— Association de quartier —

Portrait Madame Fernande

Bonjour Fernande, vous avez fêté vos 92 ans, où êtes-vous née ? Je suis née le 4 mai 1928 à Fronton, mes parents étaient paysans, on travaillait la terre et ma sœur était placée en ville, j’allais la voir et je trouvais que c’était agréable. Autour de mes 20 ans, une dame qui avait un bébé m’a proposé de garder son enfant à Toulouse, pensez-vous, j’y suis allée. Je la promenais au Jardin des Plantes, elle ne me payait pas beaucoup, mais j’étais nourrie et je me promenais, j’ai trouvé que c’était moins dur qu’à la campagne.
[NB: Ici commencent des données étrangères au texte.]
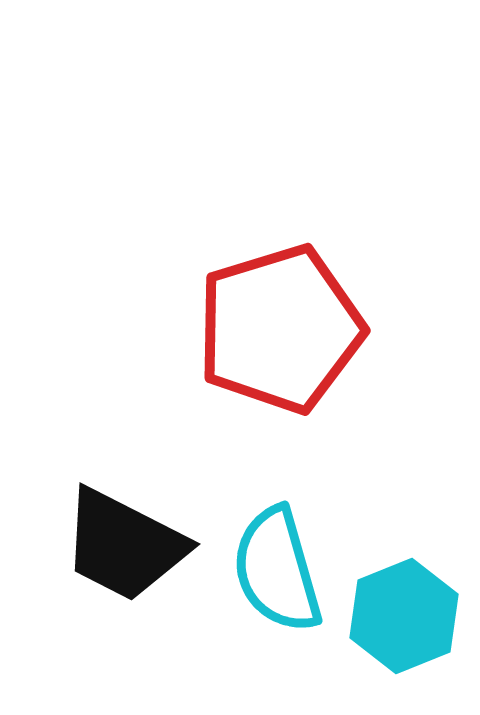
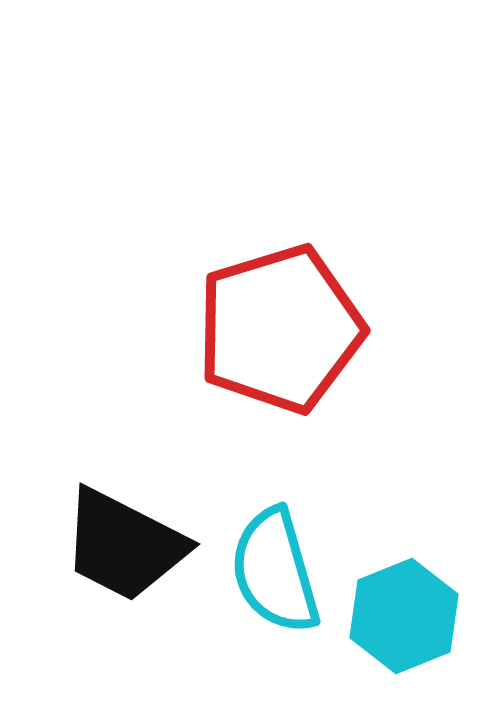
cyan semicircle: moved 2 px left, 1 px down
Vous habitiez où en arrivant à Toulouse ? Je suis arrivée dans le quartier St Aubin, j’habitais place Dupuy, j’ai trouvé un logement, une petite chambre, grâce à Madame Ressac qui tenait la parfumerie Marques.

Que faisiez-vous en dehors  de votre métier ?J’adorais danser, le soir je faisais la vaisselle, je me lavais la tête, puis je partais, les cheveux encore mouillés avec une amie, il y avait la « Plantation » sur le Boulevard mais je n’y allais pas, il fallait une belle tenue. Nous allions danser à la caserne Pérignon en haut de la Côte Pavée, je rigolais tout le temps, j’étais coquine à l’époque, c’était la samba, le tango. On rentrait à une heure du matin le long du canal, c’était tranquille, aujourd’hui on me ficherait dans le canal. Et à 7 heures je devais être debout pour reprendre le travail. Quand j’habitais place Dupuy, il se passait beaucoup de choses à la Halle aux Grains, j’y allais quelquefois. On allait aussi au bar les américains, ils sortaient une estrade dehors et j’écoutais Paulette Pastor, il y avait beaucoup d’artistes qu’on écoutait le soir, il y avait foule.

Qu’avez-vous fait après la garde d’enfant ? Je faisais des ménages, puis on m’a embauchée à la cuisine du lycée St Sernin, je travaillais beaucoup, en horaires décalés, même le dimanche, car il y avait les pensionnaires. Puis en 1956, j’ai habité au 8 place Damloup avec mon mari et ma fille dans un petit appartement, il n’y avait qu’une pièce, une grande chambre. Il y avait 3 étages et au-dessus de nous habitait Monsieur Arabel, un espagnol, qui travaillait la nuit, c’était fatigant, mais il était gentil, il nous avait fabriqué une table. Il y avait Monsieur Audinot qui travaillait dans l’aviation, la grand-mère gardait notre fille. Il y avait une boîte de nuit sur la place, c’était bruyant, c’était une boîte de nuit chaude, ils fumaient, ils buvaient, ils se tiraient dessus même la nuit. Sur la place il y avait aussi une petite épicerie, Monsieur Chausson, en face il y avait un pâtissier, il se perdait les oies (il se trompait) souvent en rendant la monnaie mais, vous savez, j’étais pauvre mais j’étais honnête, je lui disais. Il y avait aussi un bar place Bachelier mais c’était des Arabes, on se mélangeait pas trop à l’époque.

Vous y êtes restée longtemps ? Je suis partie de St Aubin au milieu des années 60 et de Toulouse en 1976, nous avons construit une maison avec mon mari à Merville. J’ai continué à travailler à St Sernin, mais nous n’avions qu’une voiture pour deux et je n’avais pas le permis, j’en avais assez d’arriver en retard, mais mon mari ne voulait pas qu’on ait deux voitures. Mais je suis têtue, alors j’ai passé le permis en cachette, quand je l’ai eu mon mari n’y croyait pas, il ne voulait toujours pas acheter de voiture, je lui ai dit : «Réfléchis, je travaille, toi aussi donc je m’en vais si je n’ai pas de voiture». Huit jours après, il est arrivé avec une voiture d’occasion. J’ai fini cheffe de cuisine au lycée St Sernin et j’ai beaucoup regretté de partir en 1984, c’était la fin de ma vie à Toulouse.